InfoSec Insider

How to Update Your Remote Access Policy – And Why You Should Now

remote access policy tips

Amit Bareket of Perimeter 81 believes that reducing the risks of remote work starts with updating the access policies of yesterday.

For close to two decades, organizations have allowed privileged employees to work remotely by offering remote access solutions as a part of the daily work environment. But until recently, working remotely was more of a luxury than a necessity. With the rise of COVID-19, many organizations moved their entire workforces home overnight.

That emergency shift could remain the norm now that many organizations have discovered how seamless the transition was — on paper. They point to benefits like employee productivity combined with lower overhead.

Yet, working from home is having an underestimated impact on network shape and traffic. Organizations are recognizing the severe security implications from a sudden reliance on the cloud, mobile devices and unfamiliar Wi-Fi network connections.

This has been a cataclysm on networks worldwide, but it is hardly going noticed. Access to corporate resources is occurring from a greater number of endpoints and from further away than ever, and the visibility of corporate networks is at an all-time low. Hackers have taken advantage, and smart CISOs know that now is the time to rethink and possibly reinvent remote-access policy.

Updating Remote Access Policies

The first step in understanding whether your access policy is geared for a remote-reliant workforce is by auditing it against your organization’s security objectives. One common mistake that security teams make when designing and updating their security and remote-access policy is not fully understanding the current contours of their network — or accounting for employees’ changing locations and access habits.

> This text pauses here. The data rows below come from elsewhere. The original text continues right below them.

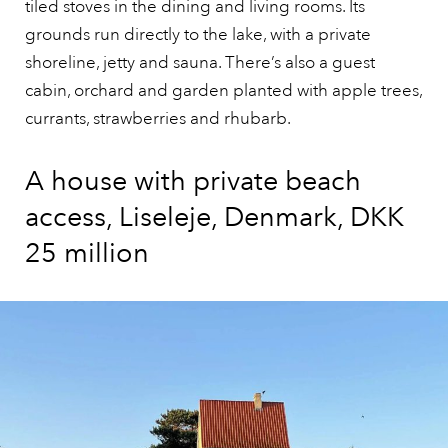
tiled stoves in the dining and living rooms. Its
grounds run directly to the lake, with a private
shoreline, jetty and sauna. There’s also a guest
cabin, orchard and garden planted with apple trees,
currants, strawberries and rhubarb.
A house with private beach
access, Liseleje, Denmark, DKK
25 million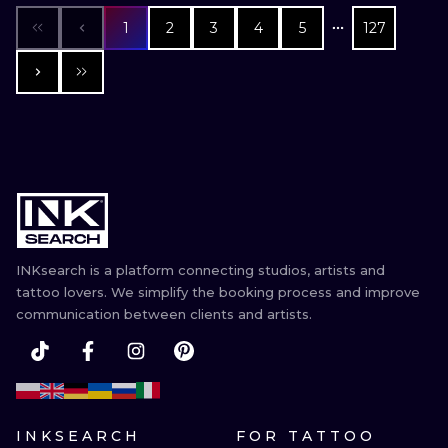
1
2
3
4
5
127
INKsearch is a platform connecting studios, artists and
tattoo lovers. We simplify the booking process and improve
communication between clients and artists.
INKSEARCH
FOR TATTOO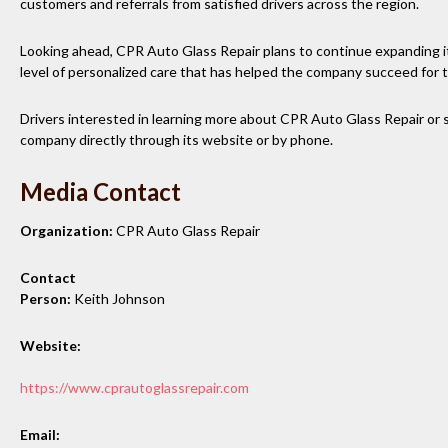
customers and referrals from satisfied drivers across the region.
Looking ahead, CPR Auto Glass Repair plans to continue expanding i
level of personalized care that has helped the company succeed for
Drivers interested in learning more about CPR Auto Glass Repair or 
company directly through its website or by phone.
Media Contact
Organization:
CPR Auto Glass Repair
Contact
Person:
Keith Johnson
Website:
https://www.cprautoglassrepair.com
Email: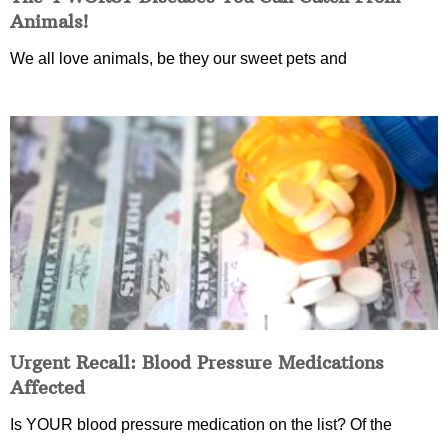
Animals!
We all love animals, be they our sweet pets and
Urgent Recall: Blood Pressure Medications
Affected
Is YOUR blood pressure medication on the list? Of the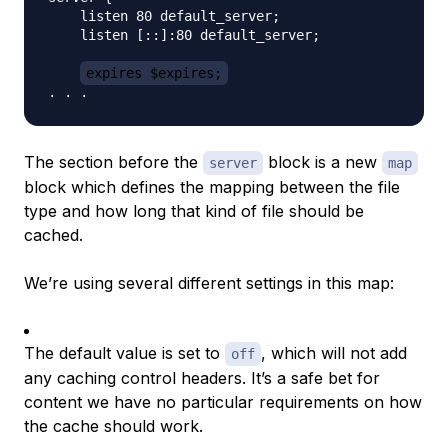
    listen 80 default_server;

    listen [::]:80 default_server;

expires $expires;
The section before the
block is a new
server
map
block which defines the mapping between the file
type and how long that kind of file should be
cached.
We’re using several different settings in this map:
The default value is set to
, which will not add
off
any caching control headers. It’s a safe bet for
content we have no particular requirements on how
the cache should work.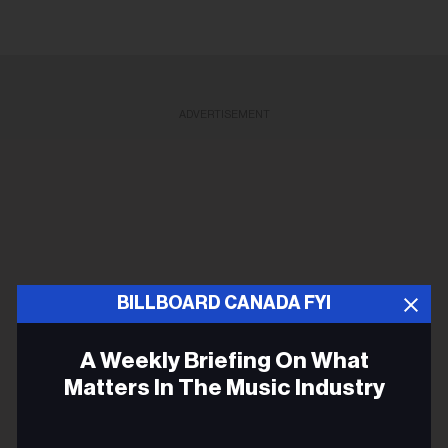
ADVERTISEMENT
BILLBOARD CANADA FYI
A Weekly Briefing On What
Matters In The Music Industry
Email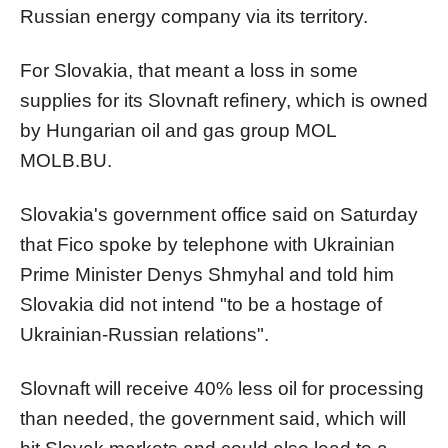
Russian energy company via its territory.
For Slovakia, that meant a loss in some
supplies for its Slovnaft refinery, which is owned
by Hungarian oil and gas group MOL
MOLB.BU
.
Slovakia's government office said on Saturday
that Fico spoke by telephone with Ukrainian
Prime Minister Denys Shmyhal and told him
Slovakia did not intend "to be a hostage of
Ukrainian-Russian relations".
Slovnaft will receive 40% less oil for processing
than needed, the government said, which will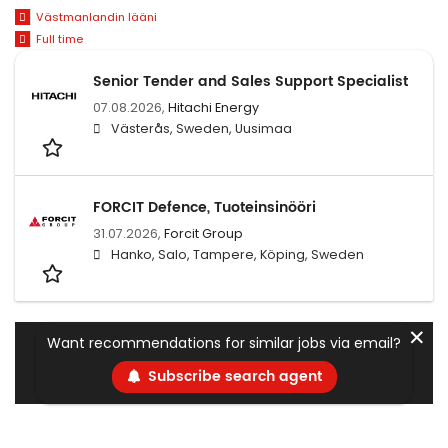
Västmanlandin lääni
Full time
Senior Tender and Sales Support Specialist
07.08.2026,
Hitachi Energy
Västerås, Sweden, Uusimaa
FORCIT Defence, Tuoteinsinööri
31.07.2026,
Forcit Group
Hanko, Salo, Tampere, Köping, Sweden
✕
Want recommendations for similar jobs via email?
Subscribe search agent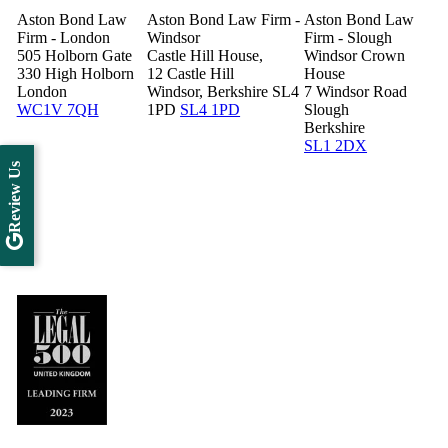
Aston Bond Law
Aston Bond Law Firm -
Aston Bond Law
Firm - London
Windsor
Firm - Slough
505 Holborn Gate
Castle Hill House,
Windsor Crown
330 High Holborn
12 Castle Hill
House
London
Windsor, Berkshire SL4
7 Windsor Road
WC1V 7QH
1PD
SL4 1PD
Slough
Berkshire
SL1 2DX
Review Us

It’s important to revise policies designed for on-premises work. Bring your IT team into the fold and get them to diagnose how users are connecting and where gaps appear. Too often we see security teams stuck using the template they previously relied upon. It’s crucial that they understand that the audit is less about erasing the old template, and more about making it flex around individual users. A user-centric policy best fits the needs of a remote workforce.

Focus on Users: Who, What and How

It’s not a new idea that supporting remote workers increases the number of security risks facing your organization. However, with a massive increase in successful ransomware and phishing attacks since the pandemic started, it’s become more obvious that remote employees are opening entry points for attackers.

To address remote-work security, custom-access controls are more critical than ever. A key fundamental of remote-access policy is the identification of users and groups with similar access needs. That allows you to assign them rules and enforce those rules automatically. IT and security teams should enforce the use of Identity Providers before access is granted, and then define the teams of employees that need a similar access type to do their jobs.

Next, you need to segment your network based on resource sensitivity, then decide which of your user groups should and should not have access to individual segments.

The final step in access control in a remote work environment is to enforce encryption processes for remote network access. This will allow you to mandate secure access to corporate resources for remote employees while verifying each user.

Don’t Forget Authentication and Authorization

Strong password practices and multi-factor authentication (MFA) are the capstones to your remote access policies.

Every policy worth its salt will require all remote employees to use a company-approved password manager. While most employees know they should be using unique and long passwords for each account, it’s a challenge for anyone to remember which password is for what — so the default is laziness. Many times, people will use the same password for many different accounts, which widens the attack surface in a way that IT can’t directly fight.

Instead of relying on every individual employee’s password hygiene, it’s best to implement a password manager or Single Sign-On (SSO) solution into your organization’s policy. These generate a unique password for each account and simplify the sign-in process.

Additionally, MFA should be mandatory for a more complete authentication process. Also great for adding an extra layer of protection for contractors and freelance employees, MFA is best when it’s from multiple providers and more advanced than simple SMS-based authentication. Done right, MFA protects resources before access occurs.

Remote Workforces of Tomorrow

Reducing the risks of remote work starts with updating the access policies of yesterday. This is the biggest and most crucial effort, and the first step involves throwing away the old perimeter-focused access model and adopting a user-centric approach. It’s not a matter of simply integrating new technologies and tools, but also encouraging a new school of thought within the IT department itself.

Involving zero-trust components like micro-segmentation, SSO, logging all traffic and more, the move to fortify networks against new remote-access trends is multi-faceted and has untold benefits. Companies that get the recipe right will gain a lot more than just security – they can finally align IT and its goals with executive priorities and the business’s bottom line.